Fora do Brasil, outra contradição do "Governo Dilma", similar "ao episódio Shirin Ebadi", entre discurso e prática no campo da política externa, concernente à afirmação e defesa dos direitos humanos, se deu recentemente, quando da visita da presidenta a Cuba. Ali, então, nem a blogueira e ativista dos direitos humanos Yoani Sánchez - protocolarmente favorecida de véspera, pelo Itamaraty, com um visto para visitar o Brasil -, nem outras expressões da área - como "as damas de branco", por exemplo - foram favorecidas com qualquer aceno de apoio à luta contrária à ditadura fidelista, condenada dentro e fora do continente por suas constantes e históricas violações aos direitos humanos na bela ilha caribenha.
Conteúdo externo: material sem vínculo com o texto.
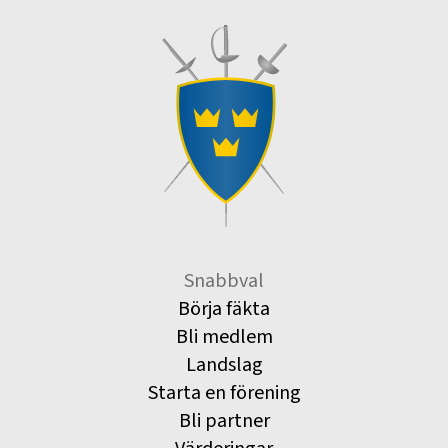
Snabbval
Börja fäkta
Bli medlem
Landslag
Starta en förening
Bli partner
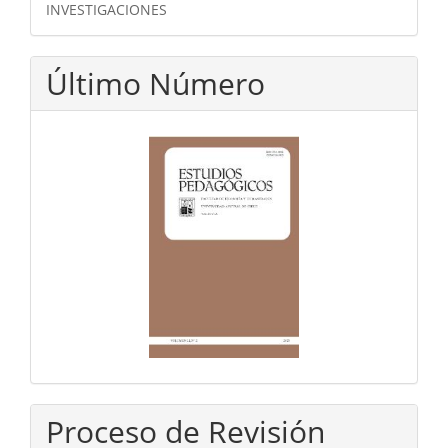
INVESTIGACIONES
Último Número
Proceso de Revisión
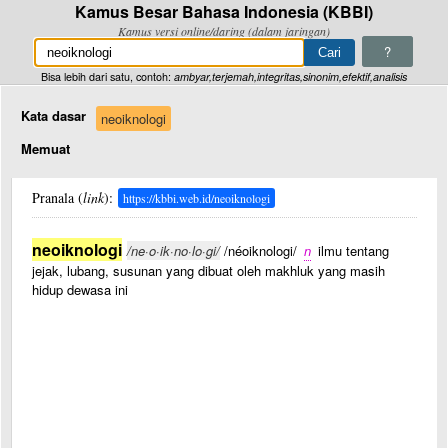
Kamus Besar Bahasa Indonesia (KBBI)
Kamus versi online/daring (dalam jaringan)
?
Bisa lebih dari satu, contoh:
ambyar,terjemah,integritas,sinonim,efektif,analisis
Kata dasar
neoiknologi
Memuat
Pranala (
link
):
https://kbbi.web.id/neoiknologi
neoiknologi
/ne·o·ik·no·lo·gi/
/néoiknologi/
n
ilmu tentang
jejak, lubang, susunan yang dibuat oleh makhluk yang masih
hidup dewasa ini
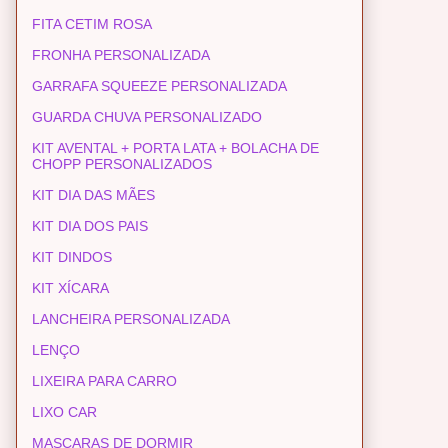
FITA CETIM ROSA
FRONHA PERSONALIZADA
GARRAFA SQUEEZE PERSONALIZADA
GUARDA CHUVA PERSONALIZADO
KIT AVENTAL + PORTA LATA + BOLACHA DE
CHOPP PERSONALIZADOS
KIT DIA DAS MÃES
KIT DIA DOS PAIS
KIT DINDOS
KIT XÍCARA
LANCHEIRA PERSONALIZADA
LENÇO
LIXEIRA PARA CARRO
LIXO CAR
MASCARAS DE DORMIR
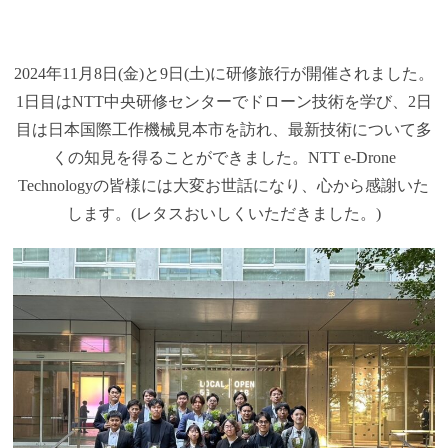
2024年11月8日(金)と9日(土)に研修旅行が開催されました。
1日目はNTT中央研修センターでドローン技術を学び、2日
目は日本国際工作機械見本市を訪れ、最新技術について多
くの知見を得ることができました。NTT e-Drone
Technologyの皆様には大変お世話になり、心から感謝いた
します。(レタスおいしくいただきました。)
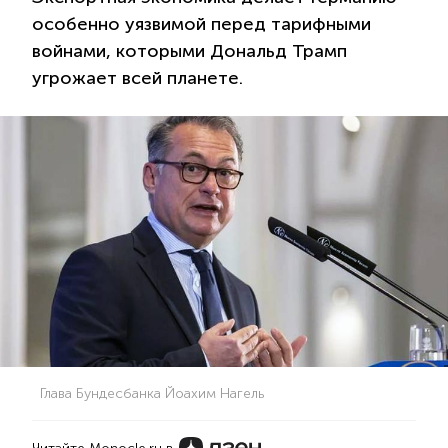
особенно уязвимой перед тарифными
войнами, которыми Дональд Трамп
угрожает всей планете.
Глава Бундесбанка Йоахим Нагель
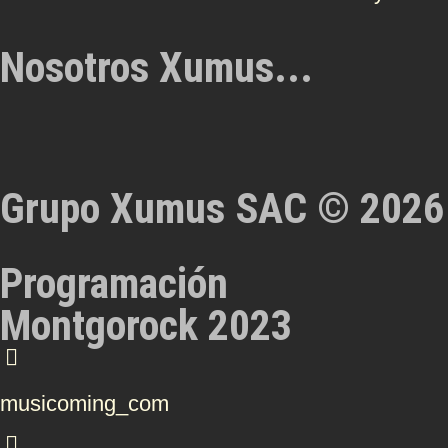
Nosotros Xumus...
Grupo Xumus SAC © 2026
Programación
Montgorock 2023
musicoming_com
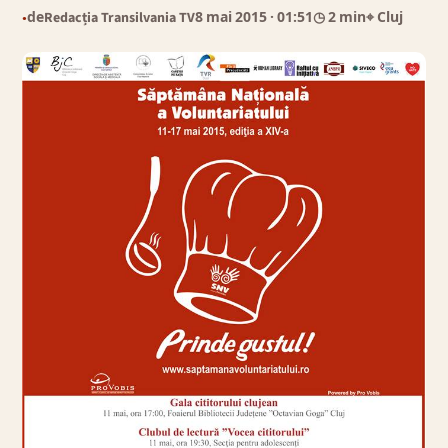
de
Redacția Transilvania TV
8 mai 2015
· 01:51
◷ 2 min
⌖ Cluj
●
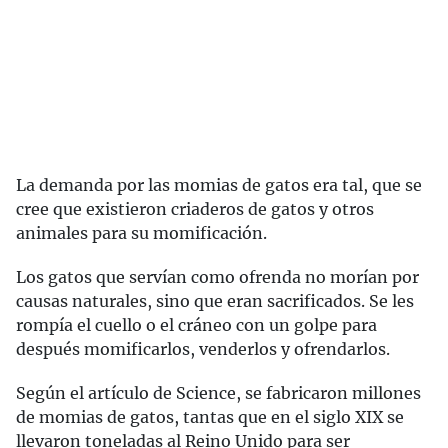
La demanda por las momias de gatos era tal, que se
cree que existieron criaderos de gatos y otros
animales para su momificación.
Los gatos que servían como ofrenda no morían por
causas naturales, sino que eran sacrificados. Se les
rompía el cuello o el cráneo con un golpe para
después momificarlos, venderlos y ofrendarlos.
Según el artículo de Science, se fabricaron millones
de momias de gatos, tantas que en el siglo XIX se
llevaron toneladas al Reino Unido para ser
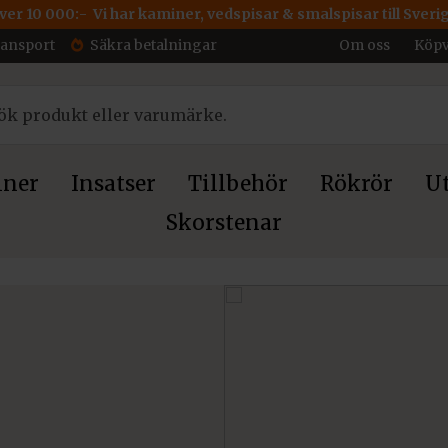
över 10 000:- Vi har kaminer, vedspisar & smalspisar till Sveri
ransport
Säkra betalningar
Om oss
Köpv
ner
Insatser
Tillbehör
Rökrör
Ut
Skorstenar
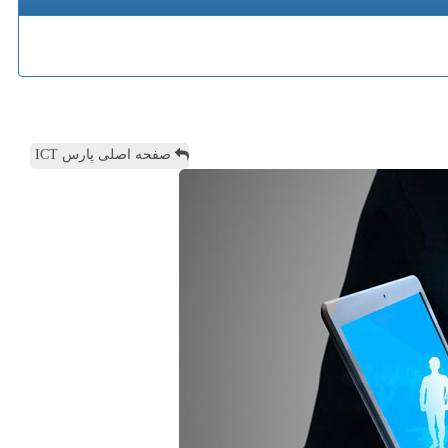
صفحه اصلی پارس ICT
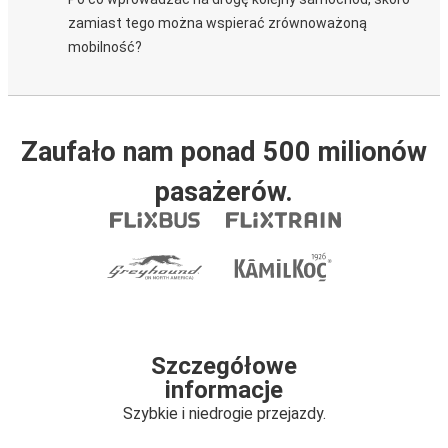
zamiast tego można wspierać zrównoważoną
mobilność?
Zaufało nam ponad 500 milionów
pasażerów.
Szczegółowe
informacje
Szybkie i niedrogie przejazdy.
Ademais de todas as contradições entre o discurso governamental em favor dos direitos humanos e a sua prática pelo Itamaraty, vieram o mundo e o país a saber, por todas as mídias, nesta semana que segue o pós-carnaval, que o Brasil, no Conselho de Direitos Humanos da Organização das Nações Unidas(ONU), criticou a forma como potências e países árabes têm pressionado o ditador Bashar Assad, ao qual vem sendo atribuída a responsabilidade pelo assassinato de oito mil compatriotas, inclusive mulheres, velhos e crianças aí na conta. E o pior de tudo, e o mais absolutamente absurdo dessa crítica, que se constitui em defesa indireta de Assad, é que a mesma foi feita por um discurso, em Genebra, da ministra Maria do Rosário, da Secretaria de Direitos Humanos, que ali condenou a ideia de armar a oposição síria, bem como iniciativas diplomáticas fora do âmbito da entidade - alfinetada indireta no grupo "Amigos da Síria", formado por americanos, europeus e árabes. Ou seja, a ministra brasileira dos Direitos Humanos usa uma tribuna internacional para, indiretamente, defender uma ditadura sanguinária e o seu ditador, que massacra populações inteiras indefesas, as quais, ao entendimento subjacente da auxiliar da presidenta, pelo que se deduz na prática e em sua urgência, deveriam permanecer indefesas, nos enfrentamentos com os exércitos do ditador, que não para de matar, banhando a Síria de sangue..., ao tempo em que procura dissimular, interna e externamente, com iniciativas políticas reformistas no país, para inglês...

A que ponto, seguindo os passos de seu antecessor, chega o "Governo Dilma", na Defesa de Ditaduras, hein!

(*) - advogado, escritor e articulista.